Why would the average distance a neutron has to travel to strike a nucleus increase?
I suppose it does eventually, as the number of undecayed nuclei falls, but that wouldn’t be a significant effect until the criticality reaction had very significantly progressed. In other words the reaction can’t go on forever.
> Why would the average distance a neutron has to travel to strike a nucleus increase?
Because if the problem is that neutrons are escaping the object before hitting a nucleus, and we are adding more nuclei so the likelihood that they hit something increases, the new collision candidates will be further away than the old ones.
In other words, adding material to the edge of the object does not affect the per distance probability of collision. It only affects the overall probability of collision. Since the per distance probability does not change while the overall probability does, the probability increase must lie outside of the average path length of a neutron through the original object.
In the case we are considering, it doesn’t, but it could with other materials.
Consider that the wavelength of the neutron is a function of its energy, and that the cross sections for interaction between nuclei and neutrons are strong and complex functions of energy.
If the cross section for the interaction of interest gets smaller with decreasing energy, then it would be the case that the neutrons mean free path length would increase as energy decreased.
> In the case we are considering, it doesn’t, but it could with other materials.
Sorry, I said something subtle and easy to miss and also made a confusing typo, writing too fast.
"average distance a [nucleus-hitting neutron]"
As in, as more material is added, the percent of neutrons that successfully collide and don't just fly out increases. But, for the class of nucleus-hitting neutrons, the average distance prior to collision increases.
If the neutron loses energy as it travels, then as the average distance increases I suppose the probability of splitting the collidee nucleus decreases.

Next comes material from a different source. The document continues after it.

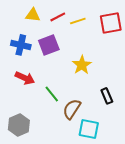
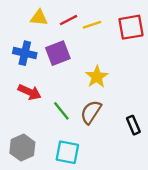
black rectangle: (107, 96) -> (133, 125), moved
brown semicircle: (72, 109) -> (91, 112), moved
cyan square: (89, 129) -> (67, 152), moved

So as the class increases in size, its rate of nucleus splitting may fall below the threshold, which bounds the useful size increase.
Perhaps this doesn't occur until the object has grown in size way past the point of basically guaranteed criticality, I haven't done the math, just curious since GP's statement sounded as if neutrons do not lose energy across any distance and the object could therefore could be increased to an arbitrary size while maintaining the same qualitative per-iteration behavior, and I find that surprising.
In the regime that's interesting for pure fission devices, the opposite is true. The cross section increases as energy decreases. This is why moderators are a thing in nuclear reactors.